Now his phone buzzed. He answered it and had a brief conversation before disconnecting the call and sighing.
‘That was the helicopter pilot. There’s a problem with the engine.’
She’d flown in enough helicopters to know this meant it had been grounded. ‘Any idea how long it will take to fix?’
‘Tomorrow at the earliest.’
‘It looks like we’ll be staying another night here after all, then.’ That was all she wanted. One more night in the place where she had felt so close to her mother.

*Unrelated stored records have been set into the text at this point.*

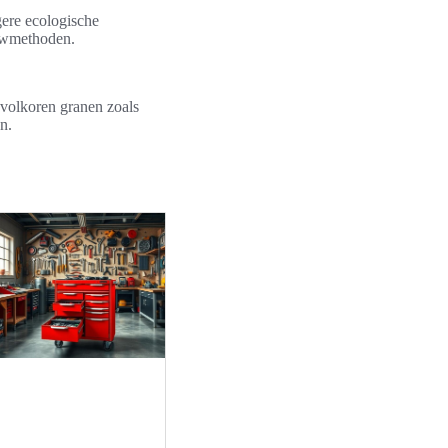
ere ecologische
ouwmethoden.
 volkoren granen zoals
n.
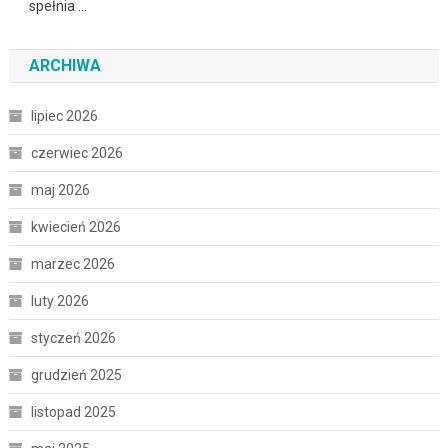
spełnia …
ARCHIWA
lipiec 2026
czerwiec 2026
maj 2026
kwiecień 2026
marzec 2026
luty 2026
styczeń 2026
grudzień 2025
listopad 2025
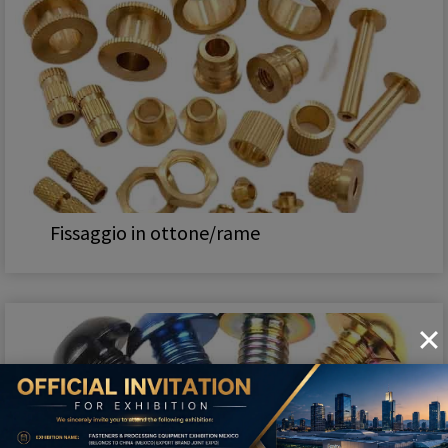
Fissaggio in ottone/rame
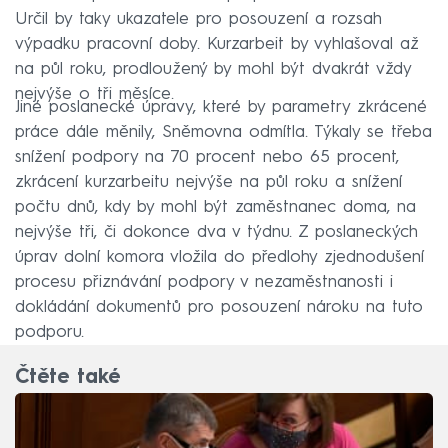
Určil by taky ukazatele pro posouzení a rozsah
výpadku pracovní doby. Kurzarbeit by vyhlašoval až
na půl roku, prodloužený by mohl být dvakrát vždy
nejvýše o tři měsíce.
Jiné poslanecké úpravy, které by parametry zkrácené
práce dále měnily, Sněmovna odmítla. Týkaly se třeba
snížení podpory na 70 procent nebo 65 procent,
zkrácení kurzarbeitu nejvýše na půl roku a snížení
počtu dnů, kdy by mohl být zaměstnanec doma, na
nejvýše tři, či dokonce dva v týdnu. Z poslaneckých
úprav dolní komora vložila do předlohy zjednodušení
procesu přiznávání podpory v nezaměstnanosti i
dokládání dokumentů pro posouzení nároku na tuto
podporu.
Čtěte také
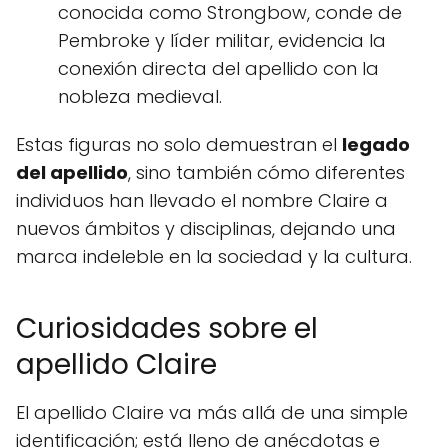
conocida como Strongbow, conde de
Pembroke y líder militar, evidencia la
conexión directa del apellido con la
nobleza medieval.
Estas figuras no solo demuestran el
legado
del apellido
, sino también cómo diferentes
individuos han llevado el nombre Claire a
nuevos ámbitos y disciplinas, dejando una
marca indeleble en la sociedad y la cultura.
Curiosidades sobre el
apellido Claire
El apellido Claire va más allá de una simple
identificación; está lleno de anécdotas e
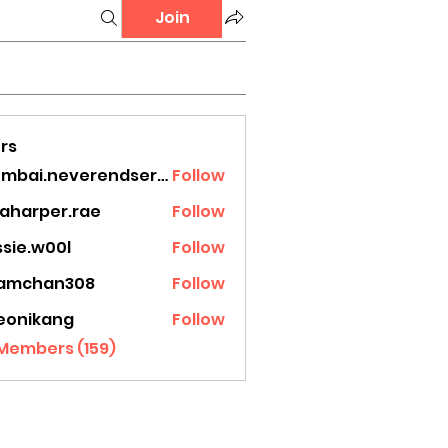
Join
rs
mumbai.neverendservices
Follow
.neverendservices
laharper.rae
Follow
rper.rae
ssie.w00l
Follow
.w00l
amchan308
Follow
han308
eonikang
Follow
ikang
 Members (159)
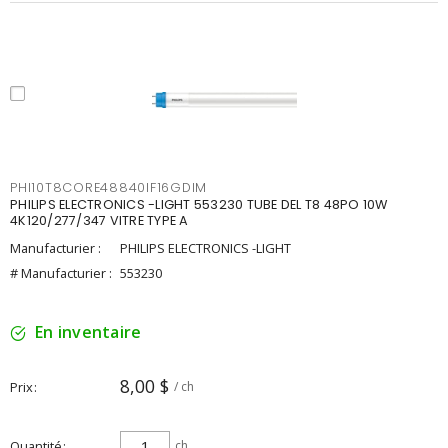
PHI10T8CORE48840IF16GDIM
PHILIPS ELECTRONICS -LIGHT 553230 TUBE DEL T8 48PO 10W
4K120/277/347 VITRE TYPE A
Manufacturier :
PHILIPS ELECTRONICS -LIGHT
# Manufacturier :
553230
En inventaire
8,00 $
Prix
/ ch
Quantité
ch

‘I’ll drive us to the airport,’ he said grimly. ‘Get in the car. Please.’
Complying, she strapped herself in. Nathaniel got in beside her, made a call to Alma, telling her to notify the car hire company that he would be leaving the car at the airport, and then started the engine.
Dusk was falling as they set off. It was a sight Catalina appreciated as much as she enjoyed the sunsets here.
‘If it wasn’t to get at me, why did you choose this place to hide in?’ he asked after a good ten minutes of silence had passed.
‘My mother spoke about coming here when she was a child. She always said it felt like Christmas.’ She looked at him, taking in the concentration on his face. The roads in the mountains were extremely well maintained and the car had snow chains on but she sensed he didn’t like driving up here. She attempted some humour. ‘I thought that seeing as Christmas was ruined, I would try and capture the magic of it here.’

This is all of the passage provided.